#RivetingReviews: Jennifer Sarha reviews FIELDWORK IN UKRAINIAN SEX by Oksana Zabuzhko

‘I am gnawing on this thought until it has no more taste, just so that it would stop gnawing me.’

Oksana Zabuzhko is a major cultural figure in Ukraine: a novelist, a cultural critic, and above all a poet. Fieldwork in Ukrainian Sex was published in Ukrainian in 1996, and the (excellent) English translation by Halyna Hryn dates from 2011. It has so far been translated into fifteen languages. At the time of publication, it was considered provocative and controversial in its criticism of traditional gender relations. Reading the novel twenty-six years later, I can report that its daring has not diminished in power.

It is radical already to offer an investigation into the sexual practices of a woman; to look – sometimes with clinical detachment, sometimes rueful amusement – at the position of a woman and its unvoiced expectations; to consider the urges of bodies without romanticising them; to dissect the romanticising that nevertheless gets done; and this with as much cynicism as the topic deserves.

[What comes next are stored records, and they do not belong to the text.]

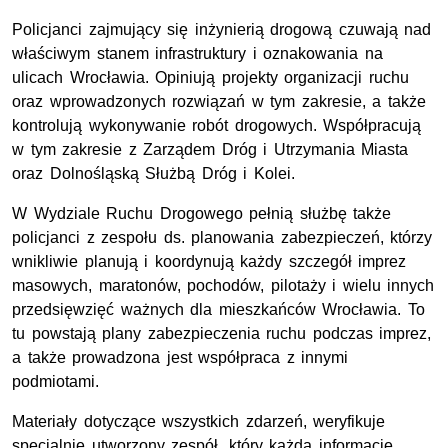
Policjanci zajmujący się inżynierią drogową czuwają nad
właściwym stanem infrastruktury i oznakowania na
ulicach Wrocławia. Opiniują projekty organizacji ruchu
oraz wprowadzonych rozwiązań w tym zakresie, a także
kontrolują wykonywanie robót drogowych. Współpracują
w tym zakresie z Zarządem Dróg i Utrzymania Miasta
oraz Dolnośląską Służbą Dróg i Kolei.
W Wydziale Ruchu Drogowego pełnią służbę także
policjanci z zespołu ds. planowania zabezpieczeń, którzy
wnikliwie planują i koordynują każdy szczegół imprez
masowych, maratonów, pochodów, pilotaży i wielu innych
przedsięwzięć ważnych dla mieszkańców Wrocławia. To
tu powstają plany zabezpieczenia ruchu podczas imprez,
a także prowadzona jest współpraca z innymi
podmiotami.
Materiały dotyczące wszystkich zdarzeń, weryfikuje
specjalnie utworzony zespół, który każdą informację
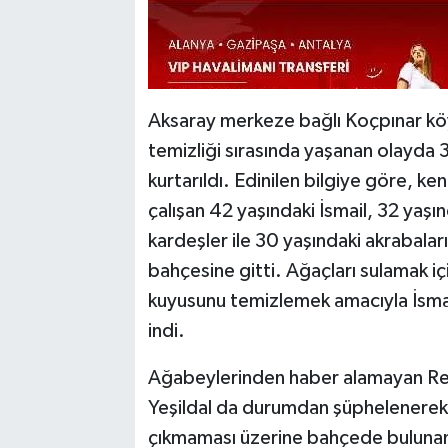
Aksaray merkeze bağlı Koçpınar köy
temizliği sırasında yaşanan olayda 3
kurtarıldı. Edinilen bilgiye göre, ke
çalışan 42 yaşındaki İsmail, 32 yaş
kardeşler ile 30 yaşındaki akrabaları
bahçesine gitti. Ağaçları sulamak içi
kuyusunu temizlemek amacıyla İsmail
indi.
Ağabeylerinden haber alamayan Rec
Yeşildal da durumdan şüphelenerek 
çıkmaması üzerine bahçede bulunan İ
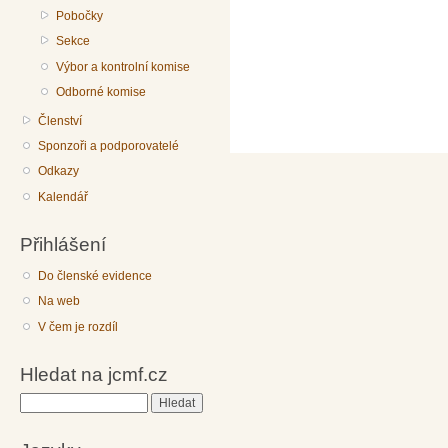
Pobočky
Sekce
Výbor a kontrolní komise
Odborné komise
Členství
Sponzoři a podporovatelé
Odkazy
Kalendář
Přihlášení
Do členské evidence
Na web
V čem je rozdíl
Hledat na jcmf.cz
Hledat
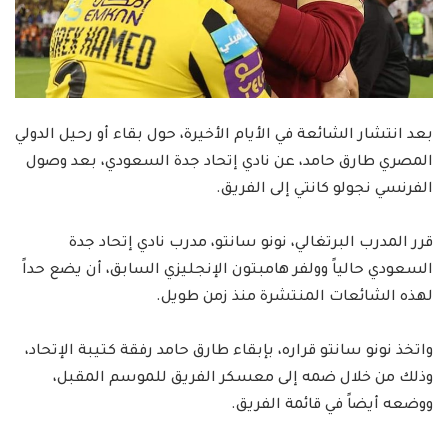
بعد انتشار الشائعة في الأيام الأخيرة، حول بقاء أو رحيل الدولي
المصري طارق حامد، عن نادي إتحاد جدة السعودي، بعد وصول
الفرنسي نجولو كانتي إلى الفريق.
قرر المدرب البرتغالي، نونو سانتو، مدرب نادي إتحاد جدة
السعودي حالياً وولفر هامبتون الإنجليزي السابق، أن يضع حداً
لهذه الشائعات المنتشرة منذ زمن طويل.
واتخذ نونو سانتو قراره، بإبقاء طارق حامد رفقة كتيبة الإتحاد،
وذلك من خلال ضمه إلى معسكر الفريق للموسم المقبل،
ووضعه أيضاً في قائمة الفريق.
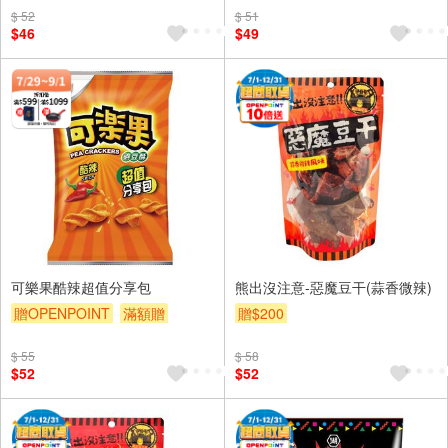
$ 52
$ 51
$46
$49
可樂果酷辣超值分享包
熊出沒注意-惡魔豆干(蒜香微辣)
贈OPENPOINT
滿額贈
贈$200
贈$200
$ 55
$ 58
$52
$52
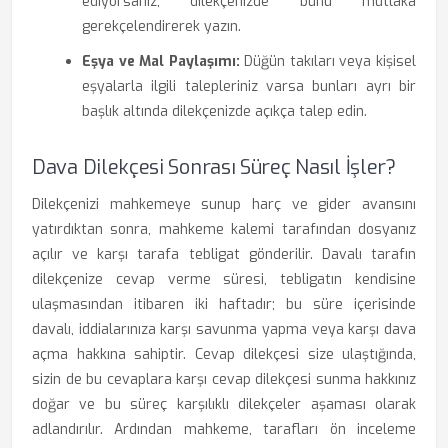
ediyorsanız, dilekçenizde bunu mutlaka
gerekçelendirerek yazın.
Eşya ve Mal Paylaşımı:
Düğün takıları veya kişisel
eşyalarla ilgili talepleriniz varsa bunları ayrı bir
başlık altında dilekçenizde açıkça talep edin.
Dava Dilekçesi Sonrası Süreç Nasıl İşler?
Dilekçenizi mahkemeye sunup harç ve gider avansını
yatırdıktan sonra, mahkeme kalemi tarafından dosyanız
açılır ve karşı tarafa tebligat gönderilir. Davalı tarafın
dilekçenize cevap verme süresi, tebligatın kendisine
ulaşmasından itibaren iki haftadır; bu süre içerisinde
davalı, iddialarınıza karşı savunma yapma veya karşı dava
açma hakkına sahiptir. Cevap dilekçesi size ulaştığında,
sizin de bu cevaplara karşı cevap dilekçesi sunma hakkınız
doğar ve bu süreç karşılıklı dilekçeler aşaması olarak
adlandırılır. Ardından mahkeme, tarafları ön inceleme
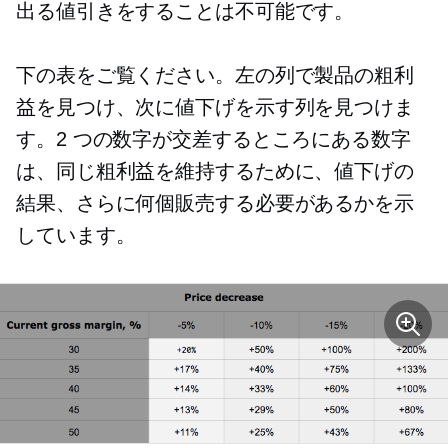
出る値引きをすることは不可能です。
下の表をご覧ください。左の列で製品の粗利
益を見つけ、次に値下げを示す列を見つけま
す。2 つの数字が交差するところにある数字
は、同じ粗利益を維持するために、値下げの
結果、さらに何個販売する必要があるかを示
しています。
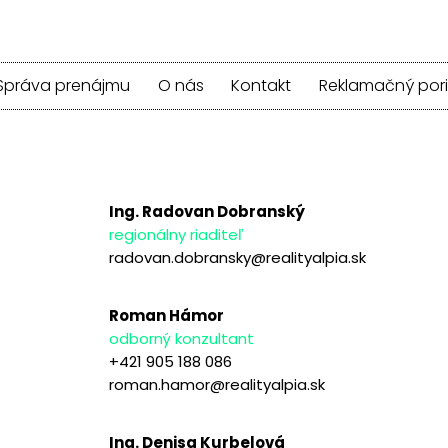
Správa prenájmu
O nás
Kontakt
Reklamačný por
Ing. Radovan Dobranský
regionálny riaditeľ
radovan.dobransky@realityalpia.sk
Roman Hámor
odborný konzultant
+421 905 188 086
roman.hamor@realityalpia.sk
Ing. Denisa Kurbelová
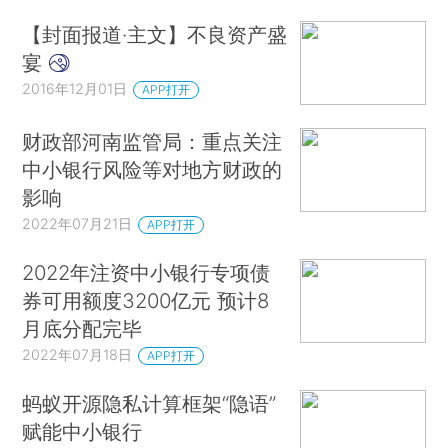
【封面报道·主文】不良资产盛
宴
2016年12月01日
APP打开
财政部河南监管局：重点关注
中小银行风险等对地方财政的
影响
2022年07月21日
APP打开
2022年注资中小银行专项债
券可用额度3200亿元 预计8
月底分配完毕
2022年07月18日
APP打开
蚂蚁开源隐私计算框架“隐语”
赋能中小银行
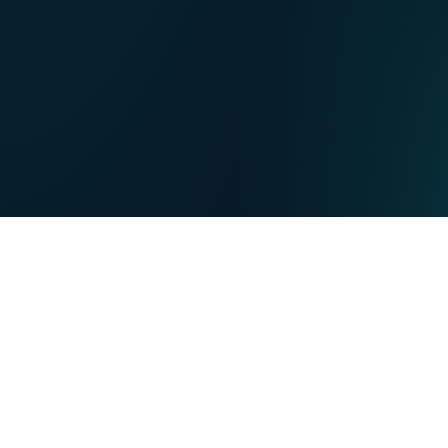
NL
Nos points de ventes
EN
DE
PARTICULIERS
PROFESSIONNELS
Nos forces
NET
TV
MOBILE
TEL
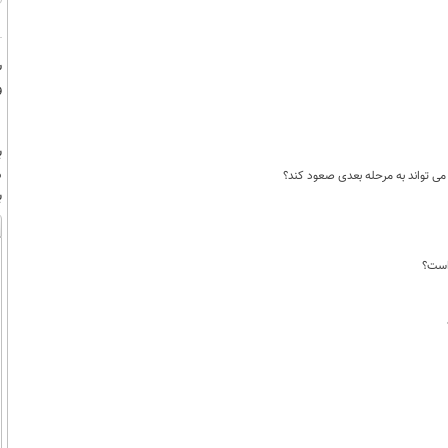
س
و
ب
م
می تواند به مرحله بعدی صعود کند؟
ب
م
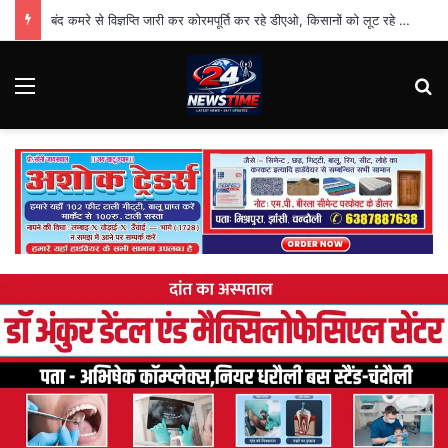
बंद कमरे से विज्ञप्ति जारी कर कोरमपूर्ति कर रहे डीएओ, किसानों को लूट रहे निजी दुकानदार
Menu
Se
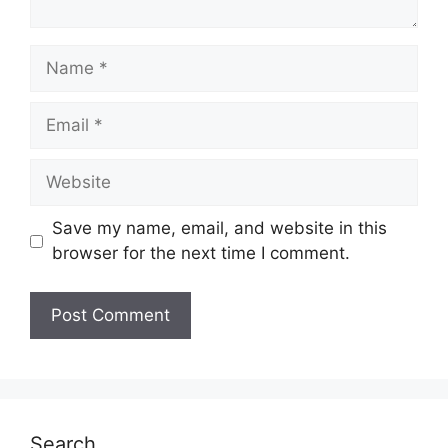
Name
Email
Website
Save my name, email, and website in this
browser for the next time I comment.
Search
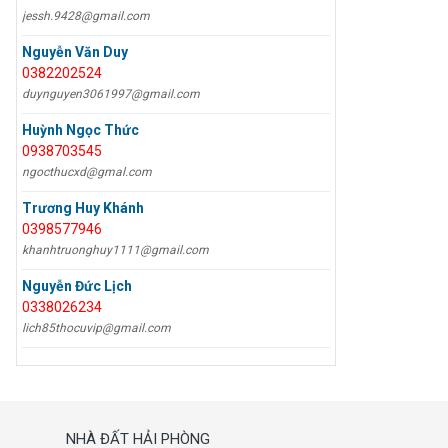
jessh.9428@gmail.com
Nguyễn Văn Duy
0382202524
duynguyen3061997@gmail.com
Huỳnh Ngọc Thức
0938703545
ngocthucxd@gmal.com
Trương Huy Khánh
0398577946
khanhtruonghuy1111@gmail.com
Nguyễn Đức Lịch
0338026234
lich85thocuvip@gmail.com
NHÀ ĐẤT HẢI PHÒNG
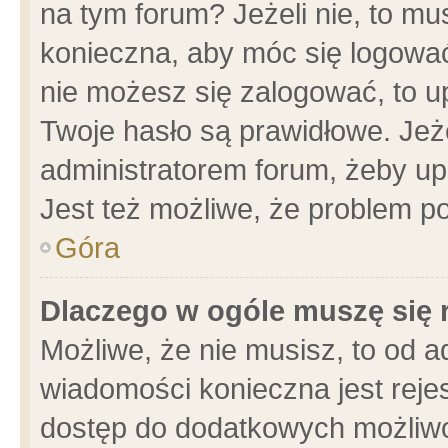
na tym forum? Jeżeli nie, to mus
konieczna, aby móc się logować.
nie możesz się zalogować, to u
Twoje hasło są prawidłowe. Jeżel
administratorem forum, żeby up
Jest też możliwe, że problem p
Góra
Dlaczego w ogóle muszę się 
Możliwe, że nie musisz, to od a
wiadomości konieczna jest rejes
dostęp do dodatkowych możliwoś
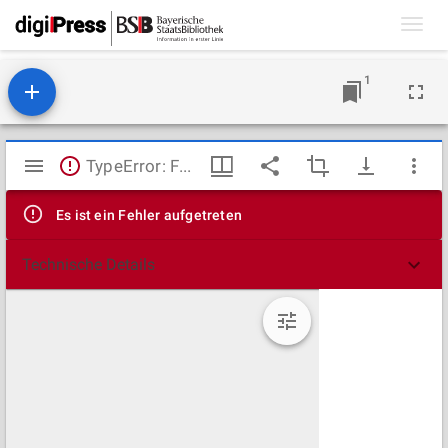
Toggl
navig
1
Mirador
TypeError: Failed to fetch
Viewer
Es ist ein Fehler aufgetreten
Technische Details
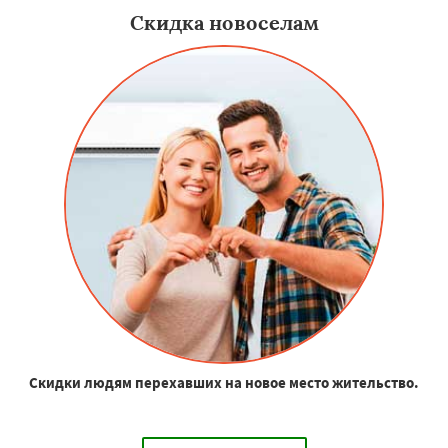
Скидка новоселам
Скидки людям перехавших на новое место жительство.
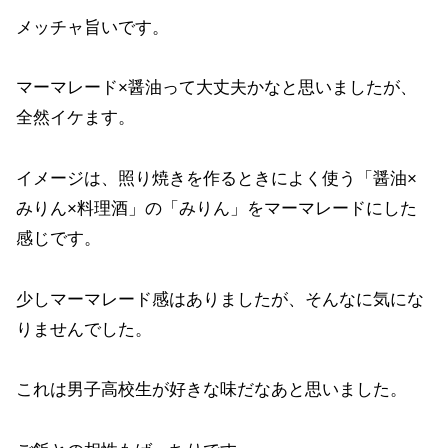
メッチャ旨いです。
マーマレード×醤油って大丈夫かなと思いましたが、
全然イケます。
イメージは、照り焼きを作るときによく使う「醤油×
みりん×料理酒」の「みりん」をマーマレードにした
感じです。
少しマーマレード感はありましたが、そんなに気にな
りませんでした。
これは男子高校生が好きな味だなあと思いました。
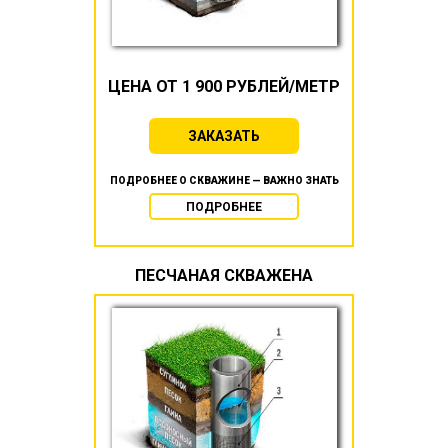
ЦЕНА ОТ 1 900 РУБЛЕЙ/МЕТР
ЗАКАЗАТЬ
ПОДРОБНЕЕ О СКВАЖИНЕ — ВАЖНО ЗНАТЬ
ПОДРОБНЕЕ
ПЕСЧАНАЯ СКВАЖЕНА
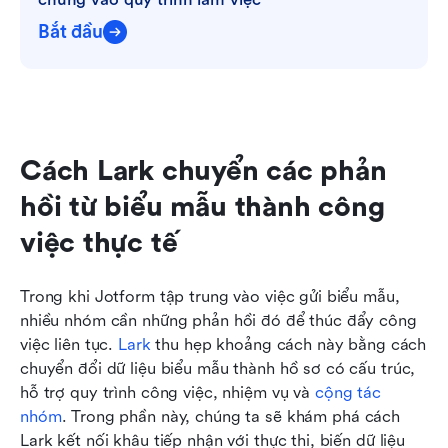
Bắt đầu
Cách Lark chuyển các phản 
hồi từ biểu mẫu thành công 
việc thực tế
Trong khi Jotform tập trung vào việc gửi biểu mẫu, 
nhiều nhóm cần những phản hồi đó để thúc đẩy công 
việc liên tục. 
Lark
 thu hẹp khoảng cách này bằng cách 
chuyển đổi dữ liệu biểu mẫu thành hồ sơ có cấu trúc, 
hỗ trợ quy trình công việc, nhiệm vụ và 
cộng tác 
nhóm
. Trong phần này, chúng ta sẽ khám phá cách 
Lark kết nối khâu tiếp nhận với thực thi, biến dữ liệu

Her observations veer stylistically between poetic and analytical, always with an imperative to communicate, and always deeply funny. 

Perhaps even more radical – and more remarkable for readers approaching this text in English – are the formal and stylistic innovations: sentences that frolic, running to a punchline that leaves you briefly staggering before running off again; the constant assessment of the experience of reality, via a thinking mind that dissects, and then dissolves into poetics in a rush that leaves your brain tingling. Zabuzhko also does something wonderful with metaphors; jumping from thought to thought both linguistically and conceptually. She inserts poetry into the prose, which changes the mode of communication – creates a pause then moves from poetic prose to a discrete poetic object, which carries the weight of its form and the traditions of such forms. Inserted into her ongoing investigation of reality, these poems offer alternative approaches to the question under discussion. They serve the debate but also declare: here is my poem. Or perhaps, considering that the speaking voice of the novel is constantly alternating between ‘I’, ‘you’ and ‘she’ – a dialogue between the self who is speaking and the self who is being addressed – Zabuzhko is also telling herself: here is your poem, you did this and it is pretty great – just look at it, it’s a banger. Compared to the expectation that women should not think too highly of themselves, this is also rather radical.

This self-fashioning through literary engagement links to another question repeatedly addressed in the book: the Ukrainian language as a home, and how the language inhabits societal traumas, grievances, and bad and good habits. It also connects to the pull on the self of recent and not-so-recent history, and the effect of that pull on communities and families – a shared engagement with the past from which one cannot opt out. Zabuzhko is unapologetic about making this the meat of the story, and refuses bland universalism and any worry of disturbing the reader with new information and opinions.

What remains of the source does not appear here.